Ensuite, six volontaires ont examiné toutes ces images et classé ses impressions de personnes sur les trois échelles. Ensuite, il est allé réseau de neurones artificiels - un modèle informatique simulant le cerveau humain. Cet émulateur « appris » Us évaluations subjectives de personnes dans les photos avec les paramètres et les caractéristiques de mesure identifiés qui sont responsables de notre perception des visages humains.

Le même processus est effectué dans l'ordre inverse, a confirmé les résultats: à partir des données du cerveau artificiel liées à certaines caractéristiques des personnes atteintes de certains traits de personnalité, ont été tirés des dessins schématiques, qui sont produits chez les personnes vivant (cette fois-ci, autres que ceux qui ont été évalués photos) cette impression, ce qui était attendu.

Un facteur clé dans l'évaluation de l'écart d'acquisition ou de sourire malfaisant est apparu - c'est l'expression au moins nous pouvons contrôler.

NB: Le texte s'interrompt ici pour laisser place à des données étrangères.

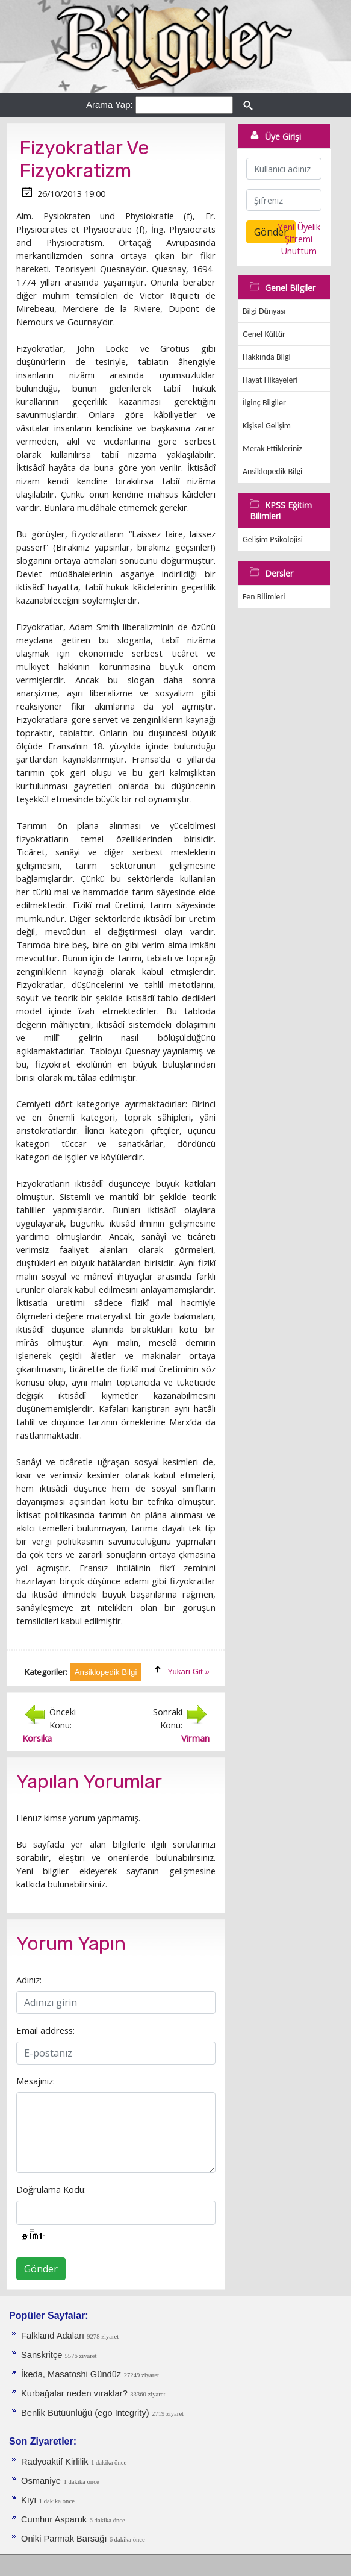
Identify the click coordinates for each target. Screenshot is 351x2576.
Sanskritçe (43, 2355)
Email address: (45, 2030)
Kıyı (28, 2500)
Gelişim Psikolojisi (273, 539)
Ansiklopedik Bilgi (272, 471)
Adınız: (29, 1980)
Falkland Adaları (54, 2335)
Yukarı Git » (188, 1671)
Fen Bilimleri (264, 597)
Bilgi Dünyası (264, 311)
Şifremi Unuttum (299, 245)
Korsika (37, 1738)
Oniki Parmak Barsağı (65, 2538)
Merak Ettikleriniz (272, 448)
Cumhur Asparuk (54, 2519)
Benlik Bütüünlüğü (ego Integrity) (85, 2413)
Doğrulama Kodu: (51, 2189)
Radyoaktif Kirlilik (55, 2461)
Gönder (41, 2268)
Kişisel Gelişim (267, 425)
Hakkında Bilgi (267, 357)
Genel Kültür (264, 334)
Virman (195, 1738)
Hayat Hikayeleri (270, 380)
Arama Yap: (109, 104)
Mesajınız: (35, 2081)
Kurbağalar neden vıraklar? (74, 2393)
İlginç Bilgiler (264, 403)
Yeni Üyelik (299, 226)
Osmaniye (41, 2481)
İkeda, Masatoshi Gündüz (71, 2374)
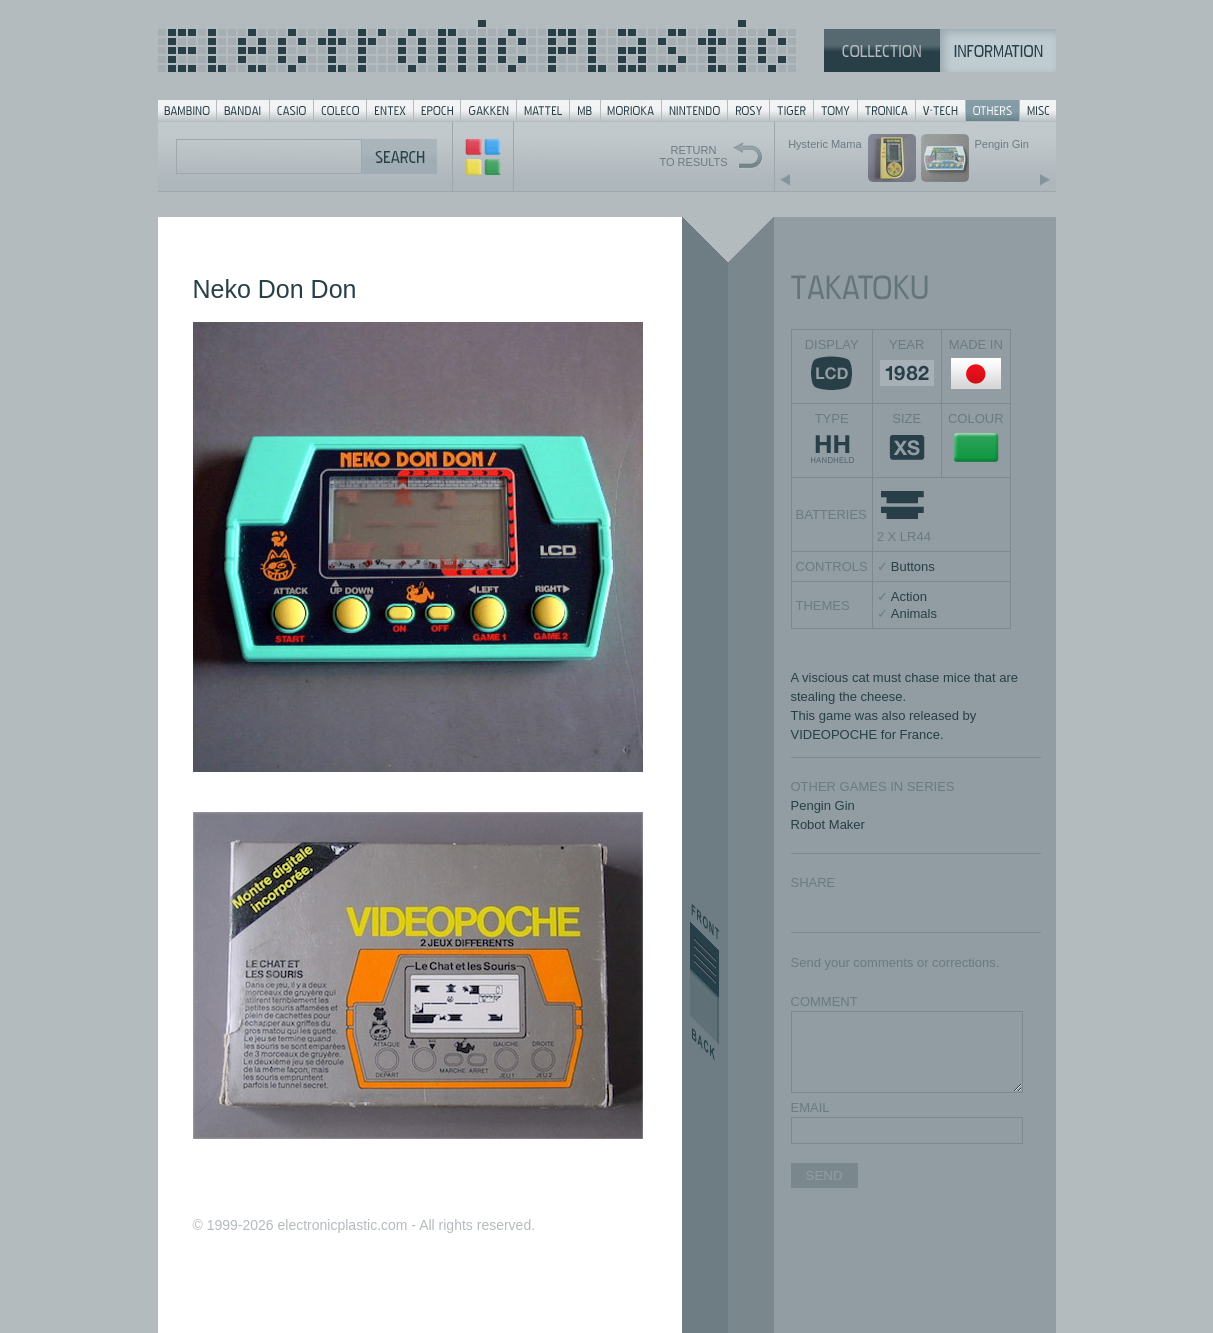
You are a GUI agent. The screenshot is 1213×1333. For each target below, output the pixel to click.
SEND (824, 1175)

Avec deux autres échelles faire quelque chose très difficile. A propos de « l'apparence / appel jeunesse », comme il est apparu, les gens sont jugés par les yeux et la zone autour des yeux. A propos de la domination - soit des traits masculins tels que la forme de la mâchoire, la hauteur des sourcils ou de la gravité des joues, ou sur le ton de la texture et de la peau qui sont associés à type de floraison et bronzage sain. Les conséquences pratiques du Yang, Hartley et ses collègues ont identifié les lois vont expliquer beaucoup plus de nos réactions aux photos que l'on place sur les réseaux sociaux ou envoyer à des employeurs potentiels, de les attacher au résumé. Il suffit de penser, par exemple, le travail du jury ou des élections et la possibilité d'influencer leur résultat en offrant aux électeurs un candidat avec une personne « convenable » plus ou moins. « La confirmation que vous ne pouvez pas juger un livre par sa couverture, plus que suffisant, et pourtant nous le faire », - a dit Tom Hartley.

* Actes de l'Académie nationale des sciences, Juillet 2014.